で、新しいデータ(1)では、「みんな『自分は他人よりリア充じゃない』と思っている!」って結論になってておもしろかったです。
自分が思う他人の暮らしと、他人の現実の暮らしをくらべてみた
これはコーネル大学の研究で、3,293人の男女を対象にしたもの。全部で11個の実験をしてますが、基本的なデザインは同じで、
- 参加者に対して、友人、家族、同僚はどんな社会生活を送っていると思うかを聞く
- 参加者の友人、家族、同僚に、実際にどんな社会生活を送っているのかを聞く
って感じです。参加者が思う「他人の暮らし」を、実際のライフスタイルとくらべたわけですな。
そして、すべての実験で一貫して浮かび上がったのが、
- 「みんな俺よりリア充だ!」とほぼ全員が思っていた
って事実であります。いやー面白いもんですね。
本来、人は「うぬぼれバイアス」を持っている
この結果がちょっと面白いのは、過去のデータでは「たいていの人は自分をより良く見積もりがち」って結果が出てるとこですね。たとえば、たいていの人は自分は他人より頭がいいと思ってるし、健康だと思ってるし、道徳的な人間だと思ってるし、運転が上手いと思ってる……みたいな話を聞いたことがある方は多いかと思います。どうやら、人間の心には、生まれつき「うぬぼれバイアス」が装備されてるみたいなんですよね。
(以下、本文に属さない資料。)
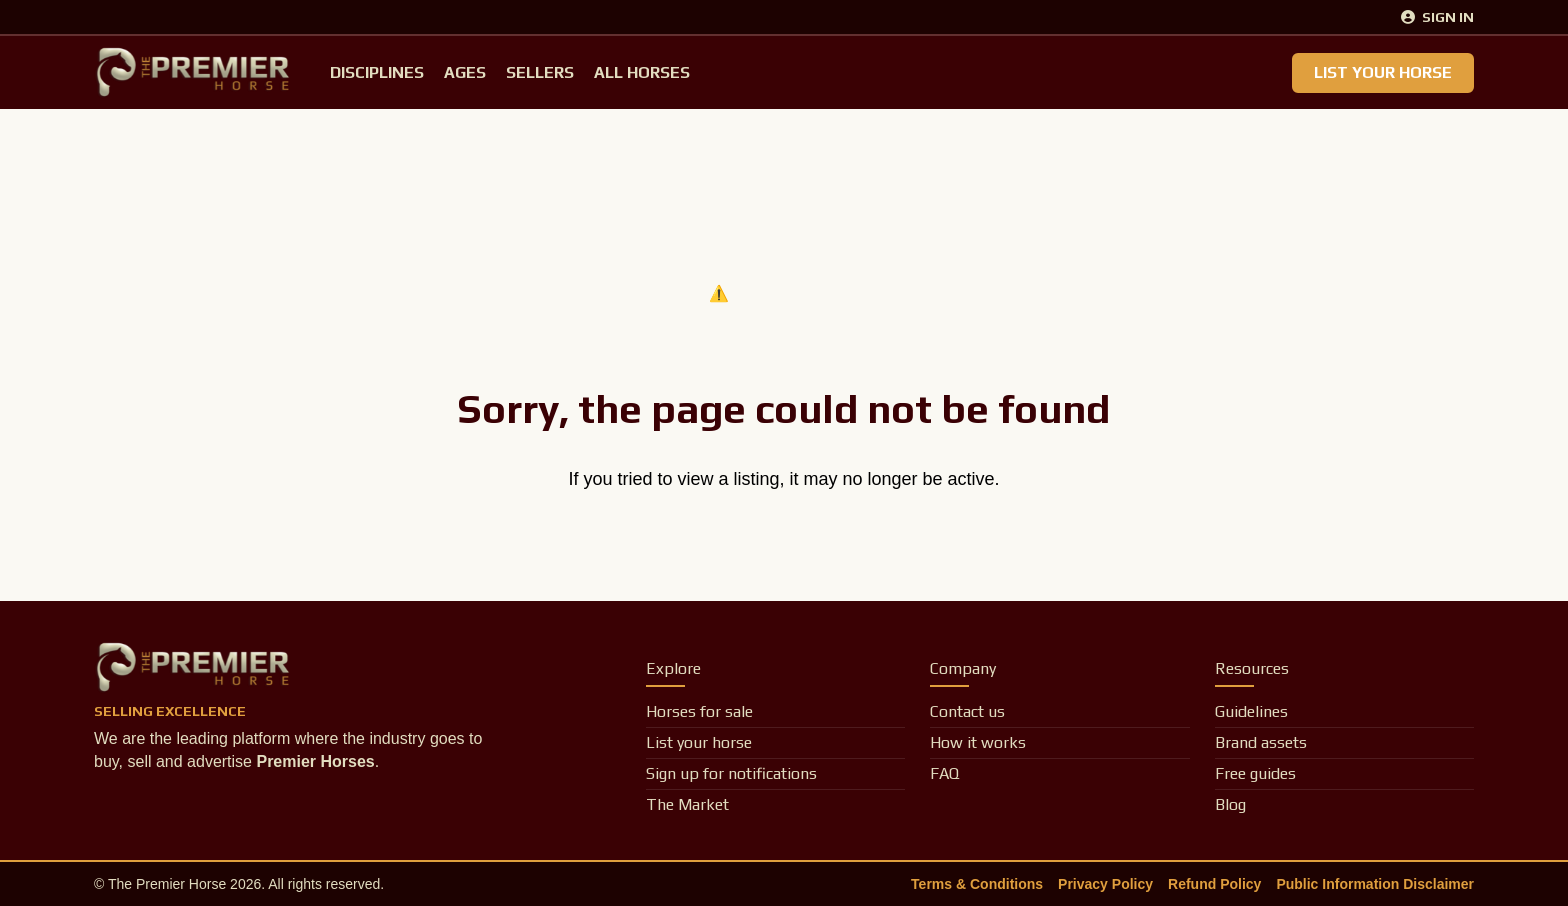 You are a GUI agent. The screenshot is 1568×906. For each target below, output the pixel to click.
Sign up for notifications (731, 773)
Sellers (540, 72)
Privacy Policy (1105, 884)
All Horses (642, 72)
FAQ (944, 773)
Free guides (1255, 773)
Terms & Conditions (977, 884)
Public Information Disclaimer (1375, 884)
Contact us (967, 711)
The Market (687, 804)
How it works (978, 742)
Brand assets (1261, 742)
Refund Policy (1214, 884)
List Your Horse (1383, 72)
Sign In (1437, 17)
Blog (1230, 804)
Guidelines (1251, 711)
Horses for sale (699, 711)
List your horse (699, 742)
もっとも、このバイアスは悪いもんじゃありませんで、自分に対して適度なうぬぼれがないと、厳しい現実を生きていくのは意外と難しいんですよ。実際、「鬱病になりやすい人ほど現実を正確に見ている」みたいなデータもありますし、人間の心は「自分は他人より劣っている」って事実に耐えられないみたいなんですな。
現代社会では身近な人との比較が増えた
その点で「うぬぼれ」はショックアブソーバーの役割を果たしてるんですけど、なぜか「リア充問題」についてはバイアスが効かないってのは面白いもんです。このような現象が起きる理由はよくわからんですが、研究チームは「現代では比較の対象がズレてるからじゃない?」と推測しておられます。
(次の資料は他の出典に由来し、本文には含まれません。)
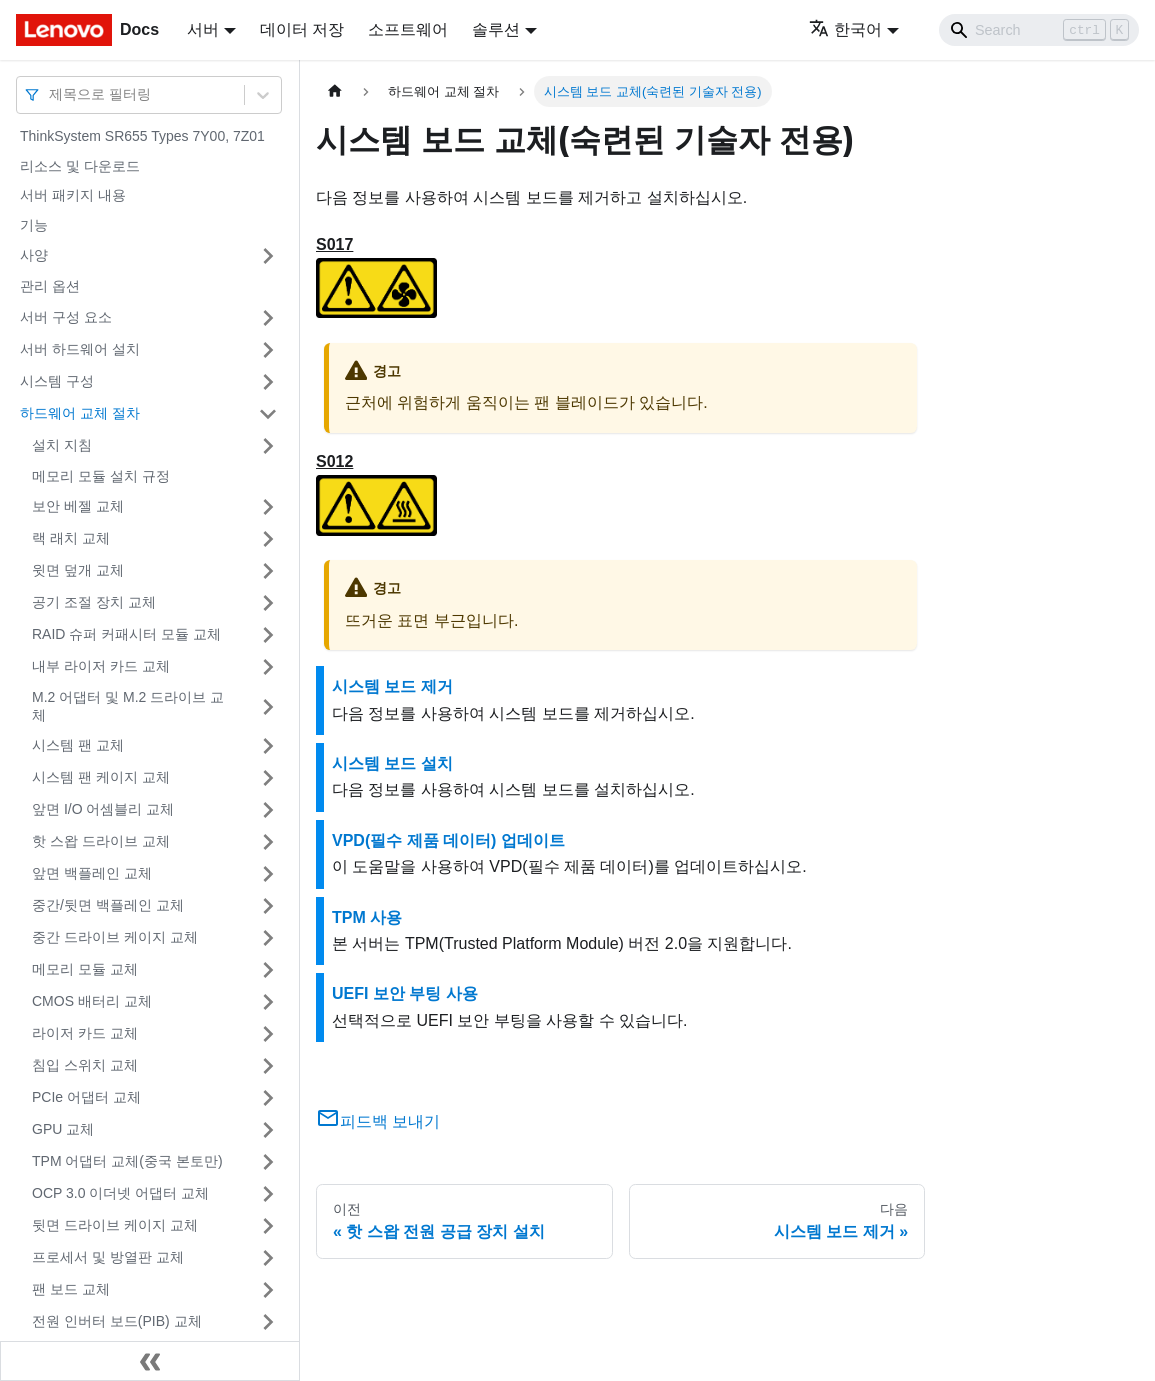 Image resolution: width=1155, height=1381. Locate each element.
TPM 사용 (367, 917)
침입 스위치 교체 (85, 1065)
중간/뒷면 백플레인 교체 (108, 905)
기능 (34, 225)
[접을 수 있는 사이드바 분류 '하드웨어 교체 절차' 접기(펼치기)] (268, 414)
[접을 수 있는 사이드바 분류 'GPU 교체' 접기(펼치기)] (268, 1130)
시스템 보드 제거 (392, 686)
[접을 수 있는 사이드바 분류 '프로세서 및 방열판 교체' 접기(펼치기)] (268, 1258)
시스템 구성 (57, 381)
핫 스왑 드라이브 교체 (101, 841)
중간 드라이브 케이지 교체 (115, 937)
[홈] (335, 91)
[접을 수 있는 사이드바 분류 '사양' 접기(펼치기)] (268, 256)
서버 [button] (203, 29)
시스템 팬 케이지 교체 (101, 777)
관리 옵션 (50, 286)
要するに、過去の社会では「近所の人の暮らし」が主な比較対象で、テレビで見る有名人の生活は「どこか遠い人」みたいな印象だったわけっすね。ところが、現在ではネットの発達により「自分に近い人の充実(して見える)ライフスタイル」が比較の対象になっちゃったもんで、「うぬぼれバイアス」のベースラインが上がったんじゃないのか、と。
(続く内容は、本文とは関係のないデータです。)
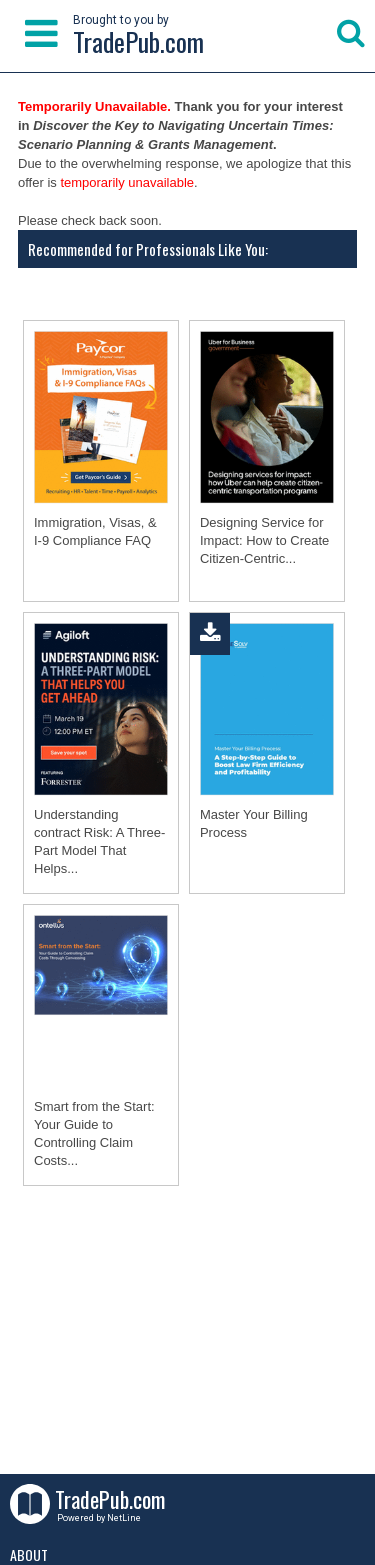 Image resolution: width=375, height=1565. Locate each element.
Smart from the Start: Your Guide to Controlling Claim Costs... (94, 1133)
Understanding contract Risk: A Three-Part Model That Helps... (99, 841)
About (29, 1554)
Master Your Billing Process (254, 823)
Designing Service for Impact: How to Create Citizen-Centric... (264, 540)
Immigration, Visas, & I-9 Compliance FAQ (95, 531) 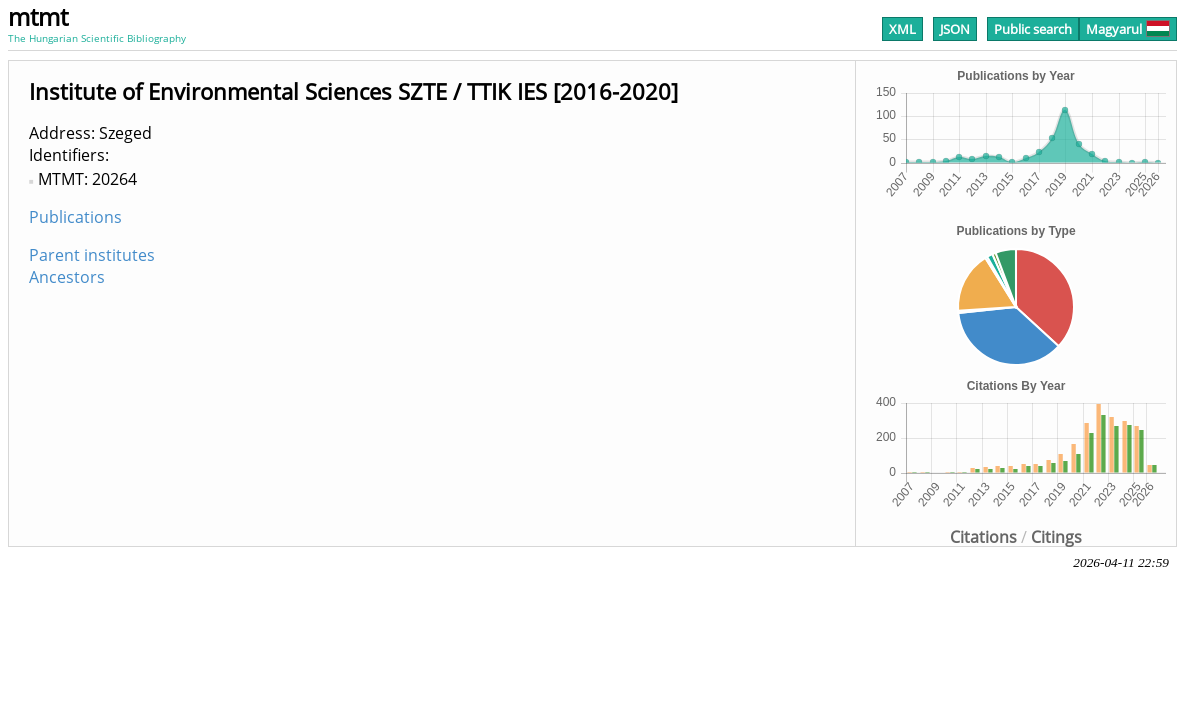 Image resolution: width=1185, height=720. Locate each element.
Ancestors (67, 277)
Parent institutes (92, 255)
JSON (955, 29)
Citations (983, 537)
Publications (75, 217)
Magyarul (1128, 29)
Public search (1033, 29)
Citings (1056, 537)
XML (902, 29) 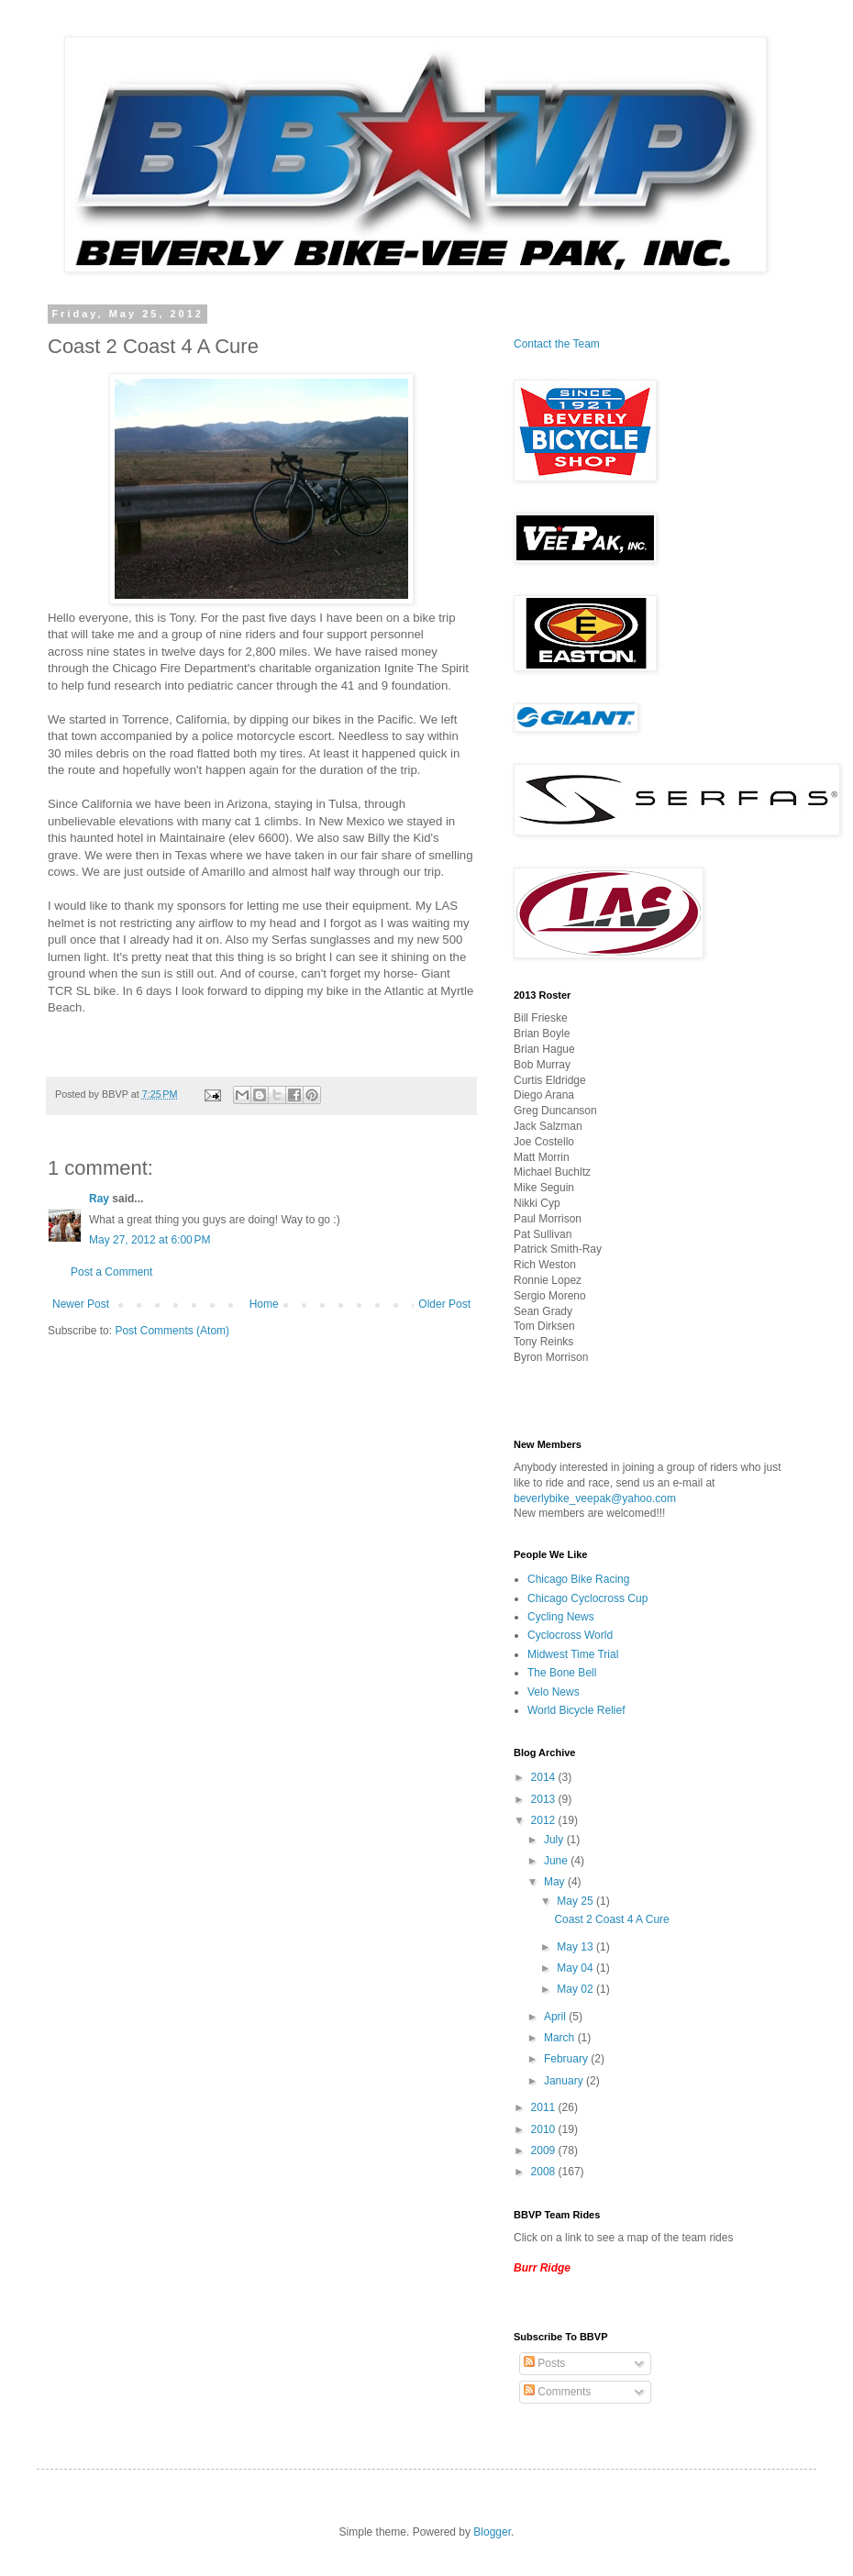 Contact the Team (557, 343)
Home (264, 1304)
確かに、SNSが生んだ「他人との比較」が現代人を不幸にしている!って話は昔からありましたし、インスタグラムが「メンタルに悪いSNSのトップ」に選ばれたのも、そのへんが影響してるのかもですな。まぁ急に「他人と自分を比べるな!」と言われても難しいかもしれませんが、そのへんを意識しながらSNSに接するだけでも大分違ってくるかと思われます。